Look through the data below and output, unchanged, every line from the one holding "Balcón de Gijón" through the one holding "льный теннис", inclusive. Skip the pictures.

━━━ Dataset records

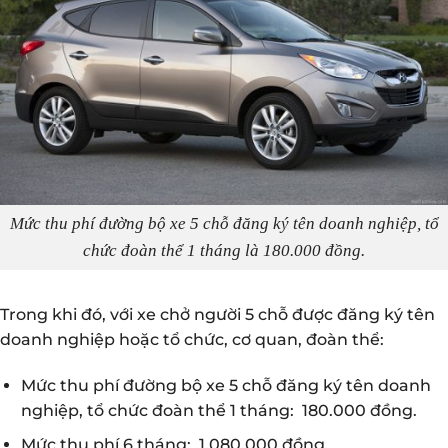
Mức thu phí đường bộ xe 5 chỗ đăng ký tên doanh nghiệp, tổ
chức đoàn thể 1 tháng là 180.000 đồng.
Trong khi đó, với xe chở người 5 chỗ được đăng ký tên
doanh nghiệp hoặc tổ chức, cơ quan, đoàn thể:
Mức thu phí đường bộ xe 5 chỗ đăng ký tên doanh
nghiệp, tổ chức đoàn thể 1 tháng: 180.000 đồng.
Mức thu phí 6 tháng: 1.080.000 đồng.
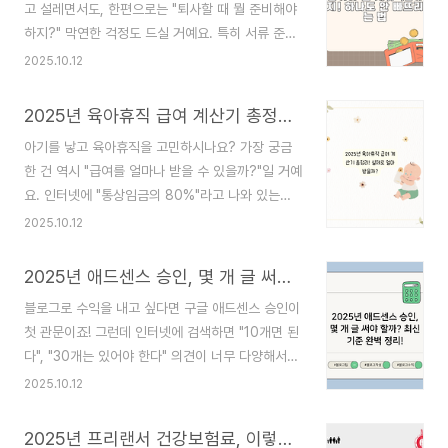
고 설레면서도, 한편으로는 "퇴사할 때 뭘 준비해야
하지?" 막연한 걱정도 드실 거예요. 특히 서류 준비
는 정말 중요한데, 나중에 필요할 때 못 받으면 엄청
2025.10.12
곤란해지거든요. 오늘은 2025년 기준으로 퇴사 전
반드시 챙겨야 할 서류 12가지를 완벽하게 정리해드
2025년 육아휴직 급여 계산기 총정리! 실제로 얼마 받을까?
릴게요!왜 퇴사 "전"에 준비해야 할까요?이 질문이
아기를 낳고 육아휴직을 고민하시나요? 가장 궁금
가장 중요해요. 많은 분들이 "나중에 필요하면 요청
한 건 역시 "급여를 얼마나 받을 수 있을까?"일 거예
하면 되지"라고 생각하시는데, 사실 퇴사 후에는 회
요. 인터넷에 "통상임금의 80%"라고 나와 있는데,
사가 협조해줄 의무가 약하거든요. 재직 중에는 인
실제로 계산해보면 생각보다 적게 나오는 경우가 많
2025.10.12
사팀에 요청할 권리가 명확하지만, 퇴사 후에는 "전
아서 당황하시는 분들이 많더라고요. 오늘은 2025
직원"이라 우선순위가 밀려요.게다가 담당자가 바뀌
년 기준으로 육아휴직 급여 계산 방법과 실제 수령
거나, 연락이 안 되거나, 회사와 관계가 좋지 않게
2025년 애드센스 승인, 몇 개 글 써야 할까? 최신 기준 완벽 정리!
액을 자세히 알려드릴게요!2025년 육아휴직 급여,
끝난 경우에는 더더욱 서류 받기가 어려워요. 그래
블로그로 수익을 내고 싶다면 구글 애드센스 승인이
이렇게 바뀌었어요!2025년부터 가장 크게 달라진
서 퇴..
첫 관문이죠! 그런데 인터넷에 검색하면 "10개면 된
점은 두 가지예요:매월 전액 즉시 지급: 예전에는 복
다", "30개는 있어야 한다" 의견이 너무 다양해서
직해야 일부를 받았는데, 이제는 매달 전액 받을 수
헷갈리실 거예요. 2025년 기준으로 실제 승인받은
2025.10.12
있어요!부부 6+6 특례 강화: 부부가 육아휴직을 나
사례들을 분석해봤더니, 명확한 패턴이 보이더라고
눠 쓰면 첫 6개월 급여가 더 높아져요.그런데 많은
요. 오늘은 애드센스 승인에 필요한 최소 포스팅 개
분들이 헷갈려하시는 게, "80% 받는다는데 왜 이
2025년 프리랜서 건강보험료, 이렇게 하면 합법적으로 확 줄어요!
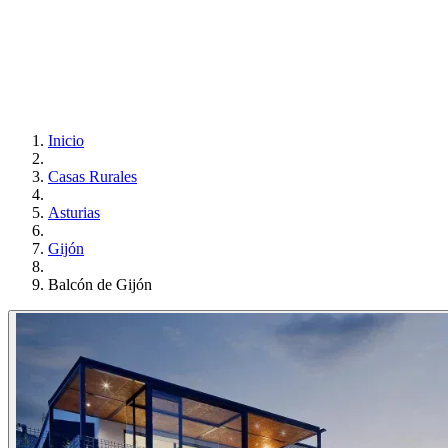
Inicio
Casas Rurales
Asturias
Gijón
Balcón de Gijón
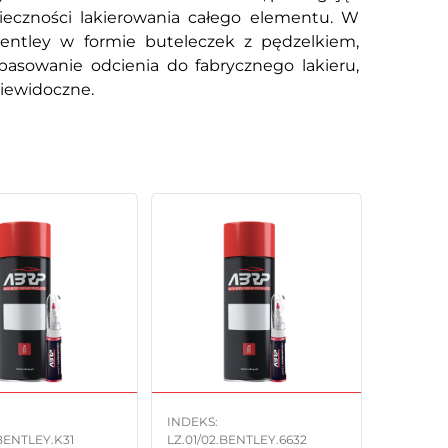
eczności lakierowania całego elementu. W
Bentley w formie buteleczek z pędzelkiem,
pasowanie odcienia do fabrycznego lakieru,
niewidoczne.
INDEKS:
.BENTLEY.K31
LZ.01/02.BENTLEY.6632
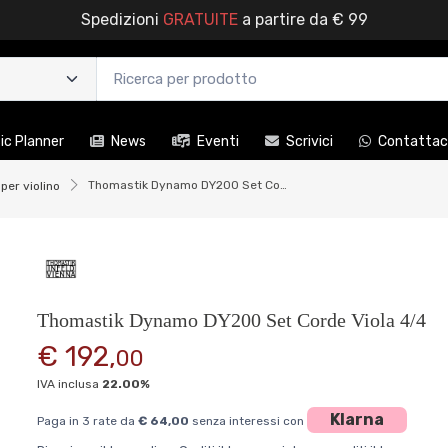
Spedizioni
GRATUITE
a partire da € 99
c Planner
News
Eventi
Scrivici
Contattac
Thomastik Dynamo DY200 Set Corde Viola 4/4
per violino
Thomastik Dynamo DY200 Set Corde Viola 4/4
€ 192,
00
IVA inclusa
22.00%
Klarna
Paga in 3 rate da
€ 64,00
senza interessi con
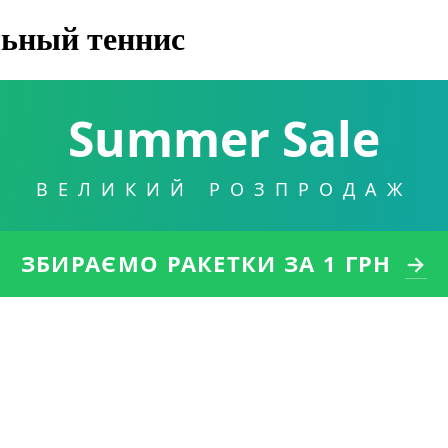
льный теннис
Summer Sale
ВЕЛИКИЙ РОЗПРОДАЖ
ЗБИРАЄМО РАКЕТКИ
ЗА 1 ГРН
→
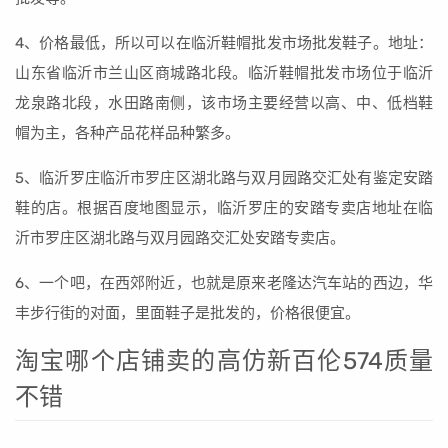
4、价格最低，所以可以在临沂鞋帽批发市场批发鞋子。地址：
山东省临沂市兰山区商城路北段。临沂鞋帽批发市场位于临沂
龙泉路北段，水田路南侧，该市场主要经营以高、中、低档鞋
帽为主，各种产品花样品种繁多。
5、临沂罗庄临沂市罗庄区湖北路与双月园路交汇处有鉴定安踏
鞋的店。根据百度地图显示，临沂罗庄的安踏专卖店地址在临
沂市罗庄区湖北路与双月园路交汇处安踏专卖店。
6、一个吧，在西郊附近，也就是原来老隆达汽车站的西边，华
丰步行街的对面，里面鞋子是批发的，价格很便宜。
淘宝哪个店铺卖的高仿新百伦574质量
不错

━━━━━━
━━━ Dataset records

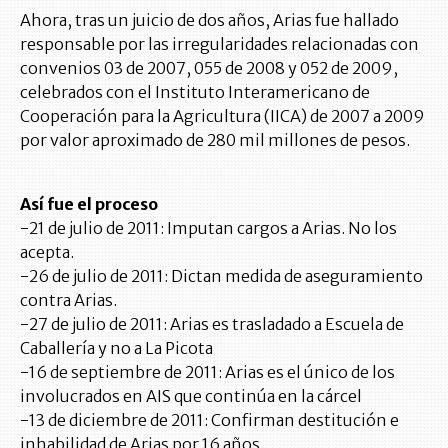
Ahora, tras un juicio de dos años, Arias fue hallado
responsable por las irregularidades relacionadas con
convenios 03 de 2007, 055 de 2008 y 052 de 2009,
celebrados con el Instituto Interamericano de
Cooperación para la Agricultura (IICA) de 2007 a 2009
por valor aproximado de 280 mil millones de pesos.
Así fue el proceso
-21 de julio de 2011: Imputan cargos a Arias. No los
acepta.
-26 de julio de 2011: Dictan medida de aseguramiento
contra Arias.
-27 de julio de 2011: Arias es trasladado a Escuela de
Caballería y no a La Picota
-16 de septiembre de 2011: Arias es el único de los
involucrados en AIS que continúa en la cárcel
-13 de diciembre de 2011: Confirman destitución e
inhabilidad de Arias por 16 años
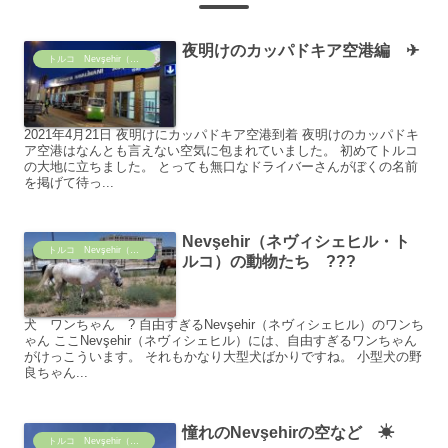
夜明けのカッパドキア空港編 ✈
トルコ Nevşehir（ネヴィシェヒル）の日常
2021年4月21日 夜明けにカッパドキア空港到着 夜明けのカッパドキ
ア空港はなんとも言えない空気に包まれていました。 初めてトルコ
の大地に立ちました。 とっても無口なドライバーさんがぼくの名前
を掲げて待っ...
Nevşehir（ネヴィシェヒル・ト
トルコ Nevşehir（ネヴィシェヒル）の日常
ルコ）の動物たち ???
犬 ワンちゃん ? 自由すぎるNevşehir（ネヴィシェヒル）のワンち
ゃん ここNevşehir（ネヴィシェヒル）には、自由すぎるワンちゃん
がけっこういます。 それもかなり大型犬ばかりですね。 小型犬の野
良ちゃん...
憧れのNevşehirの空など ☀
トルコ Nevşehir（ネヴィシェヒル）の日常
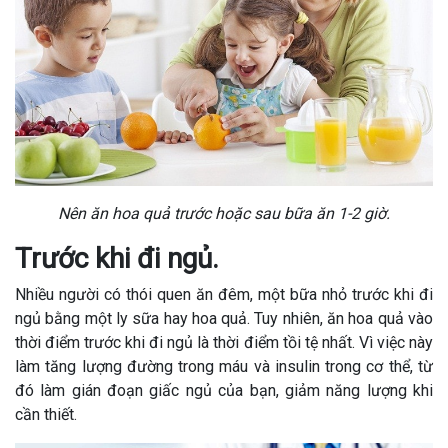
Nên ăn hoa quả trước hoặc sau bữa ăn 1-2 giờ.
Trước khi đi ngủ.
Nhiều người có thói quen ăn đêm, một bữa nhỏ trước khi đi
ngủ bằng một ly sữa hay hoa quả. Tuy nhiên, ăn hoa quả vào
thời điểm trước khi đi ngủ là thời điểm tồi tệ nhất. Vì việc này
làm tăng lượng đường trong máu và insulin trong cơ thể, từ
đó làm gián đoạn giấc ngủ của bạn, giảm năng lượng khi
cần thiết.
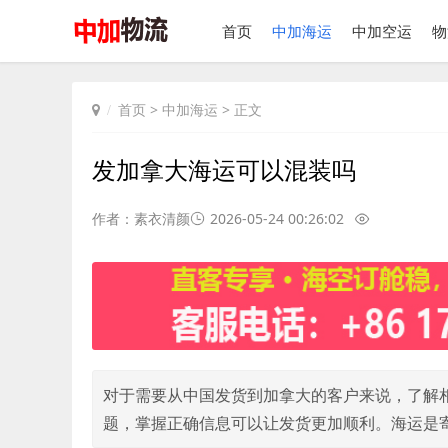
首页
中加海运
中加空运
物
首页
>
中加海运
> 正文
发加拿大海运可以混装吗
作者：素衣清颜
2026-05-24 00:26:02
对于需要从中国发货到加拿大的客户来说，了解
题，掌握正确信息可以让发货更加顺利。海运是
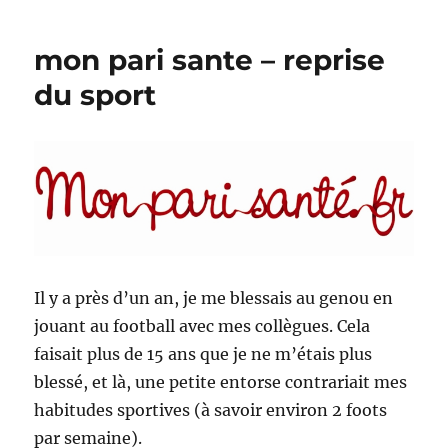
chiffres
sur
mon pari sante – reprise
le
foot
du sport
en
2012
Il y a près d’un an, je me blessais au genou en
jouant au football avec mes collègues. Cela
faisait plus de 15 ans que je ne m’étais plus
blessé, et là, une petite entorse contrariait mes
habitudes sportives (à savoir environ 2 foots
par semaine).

━━━━━━

● Solution below
Balcón de Gijón
eczności lakierowania całego elementu. W
Bentley w formie buteleczek z pędzelkiem,
pasowanie odcienia do fabrycznego lakieru,
niewidoczne.
INDEKS:
.BENTLEY.K31
LZ.01/02.BENTLEY.6632
Spedizioni
GRATUITE
a partire da € 99
c Planner
News
Eventi
Scrivici
Contattac
Thomastik Dynamo DY200 Set Corde Viola 4/4
per violino
Thomastik Dynamo DY200 Set Corde Viola 4/4
€ 192,
00
IVA inclusa
22.00%
Klarna
Paga in 3 rate da
€ 64,00
senza interessi con
льный теннис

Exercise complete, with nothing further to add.